# Black and white portrait



## o hey tyler (May 20, 2013)

Played around with some 35mm black and white film for an impromtu photoshoot. Cropped slightly in LR. 







I apologize for the facebook quality. 

Any critiques are welcome.


----------



## runnah (May 20, 2013)

I like it. I am struck by the fact that the dark side of the face is facing the camera and the bright side is facing away. It's different.

It also has that nice feel to it that only film can add.


----------



## o hey tyler (May 20, 2013)

Thanks fellow Maine friend. Are you struck in a good or bad way regarding the light?


----------



## kathyt (May 20, 2013)

I really like it. The contrast is perfectly fitting for his expression. I think the way you lit this works very well.


----------



## kundalini (May 20, 2013)

runnah said:


> I like it. I am struck by the fact that the dark side of the face is facing the camera and the bright side is facing away. It's different.


Often refered to as Short Lighting. Particularly flattering for heavy set or round faced people due to its slimming effect.

Nicely done Tyler. :thumbsup:


----------



## o hey tyler (May 20, 2013)

kathythorson said:


> I really like it. The contrast is perfectly fitting for his expression. I think the way you lit this works very well.



Thank you Kathy, I appreciate it! 



kundalini said:


> runnah said:
> 
> 
> > I like it. I am struck by the fact that the dark side of the face is facing the camera and the bright side is facing away. It's different.
> ...



Thanks to you as well Kundalini. He isn't particularly heavyset or round faced but I liked the way it worked.


----------



## runnah (May 20, 2013)

o hey tyler said:


> Thanks fellow Maine friend. Are you struck in a good or bad way regarding the light?



In a good way, it's different.


----------



## michael9000000 (May 20, 2013)

I'm a fan...  I think it's a very bold and striking image.


----------



## kundalini (May 20, 2013)

o hey tyler said:


> He isn't particularly heavyset or round faced but I liked the way it worked.



True that, just throwing out the info for those that might want to know about lighting patterns.  I'm guilty as most for not employing the pattern enough.  It can be quite effective, as you have demonstrated.


----------



## amolitor (May 20, 2013)

I'm a guy who loves the inky pools of darkness as much as anyone, so I am kind of back and forth on the right side of his face. Letting it go to flat black works, I think, but I think a little more texture in the shadow would work better. I assume that the negative has a great deal more shadow detail and that this is a scanning artifact or a JPEG artifact of something.

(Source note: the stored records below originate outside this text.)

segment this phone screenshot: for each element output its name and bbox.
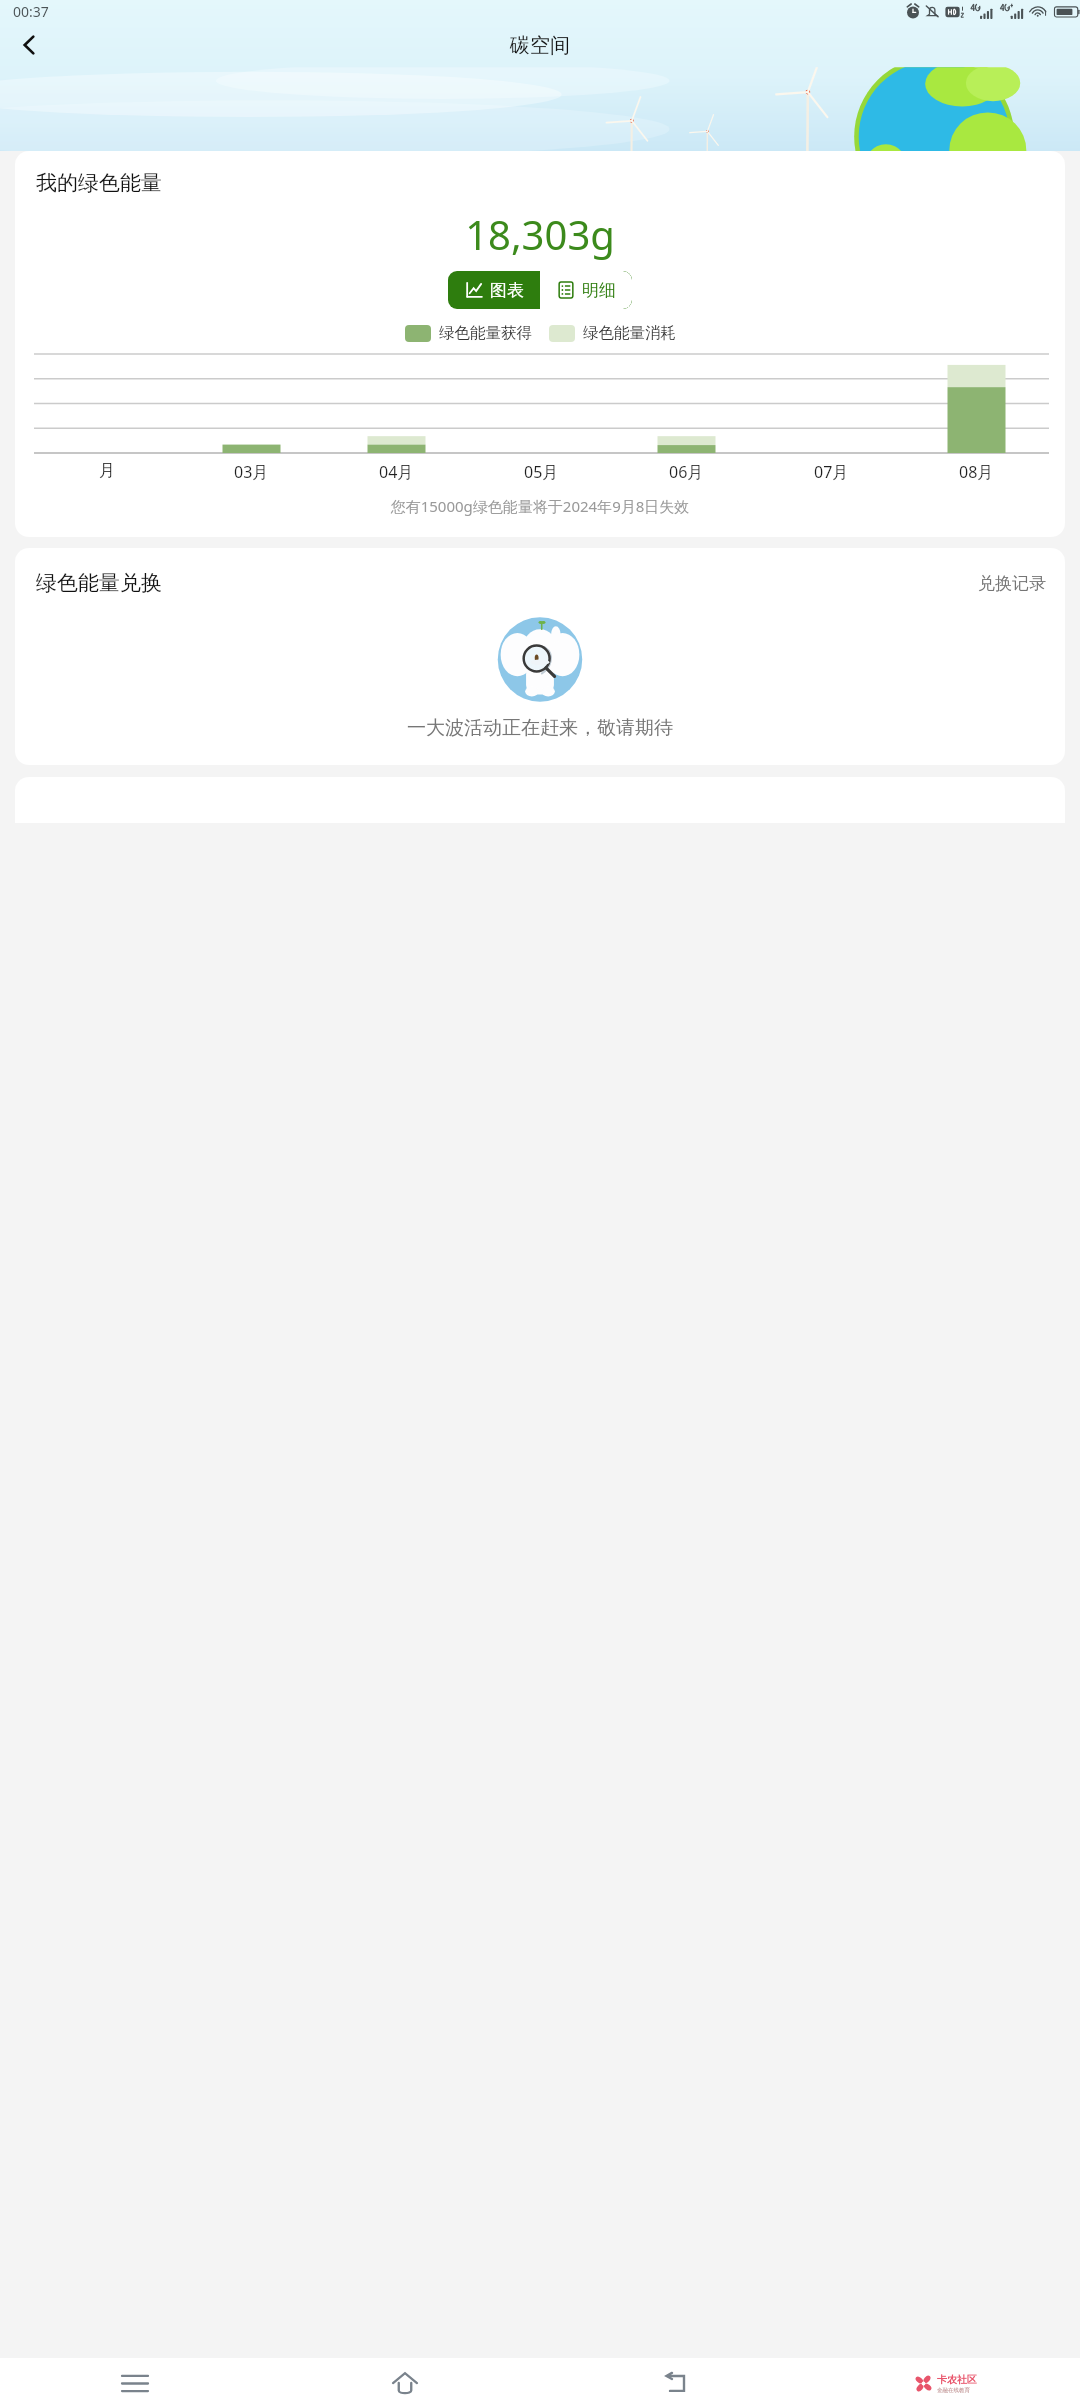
staticText: 07月: [814, 461, 849, 483]
staticText: 绿色能量兑换: [36, 570, 162, 596]
staticText: 您有15000g绿色能量将于2024年9月8日失效: [15, 496, 1065, 516]
staticText: 金融在线教育: [937, 2387, 970, 2394]
staticText: 明细: [582, 280, 616, 301]
button[interactable]: 图表: [448, 271, 540, 309]
staticText: 00:37: [13, 2, 49, 21]
staticText: 兑换记录: [978, 573, 1046, 594]
staticText: 月: [99, 461, 115, 481]
staticText: 08月: [959, 461, 994, 483]
staticText: 18,303g: [15, 207, 1065, 261]
staticText: 03月: [234, 461, 269, 483]
button[interactable]: Home: [270, 2358, 540, 2408]
button[interactable]: Recent apps: [0, 2358, 270, 2408]
button[interactable]: 明细: [540, 271, 632, 309]
button[interactable]: Back: [7, 23, 51, 67]
staticText: 碳空间: [510, 33, 570, 58]
staticText: 05月: [524, 461, 559, 483]
staticText: 04月: [379, 461, 414, 483]
button[interactable]: Back: [540, 2358, 810, 2408]
staticText: 我的绿色能量: [36, 170, 162, 196]
staticText: 图表: [490, 280, 524, 301]
staticText: 绿色能量消耗: [583, 323, 676, 343]
staticText: 绿色能量获得: [439, 323, 532, 343]
staticText: 一大波活动正在赶来，敬请期待: [15, 716, 1065, 740]
button[interactable]: 兑换记录: [978, 573, 1046, 594]
staticText: 卡农社区: [937, 2373, 977, 2386]
staticText: 06月: [669, 461, 704, 483]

There's also something a bit weird with his eyes, I can't quite put my finger on it. He looks slightly corpse-like for some reason I cannot articulate. Since I have no idea why the eyes look like that to me, I can't speak to whether it's a photographic thing, or if he just has a touch of cataracts or whatever.

These are, obviously, pretty minor quibbles. It's a nice picture.


----------



## o hey tyler (May 20, 2013)

amolitor said:


> I'm a guy who loves the inky pools of darkness as much as anyone, so I am kind of back and forth on the right side of his face. Letting it go to flat black works, I think, but I think a little more texture in the shadow would work better. I assume that the negative has a great deal more shadow detail and that this is a scanning artifact or a JPEG artifact of something.
> 
> There's also something a bit weird with his eyes, I can't quite put my finger on it. He looks slightly corpse-like for some reason I cannot articulate. Since I have no idea why the eyes look like that to me, I can't speak to whether it's a photographic thing, or if he just has a touch of cataracts or whatever.
> 
> These are, obviously, pretty minor quibbles. It's a nice picture.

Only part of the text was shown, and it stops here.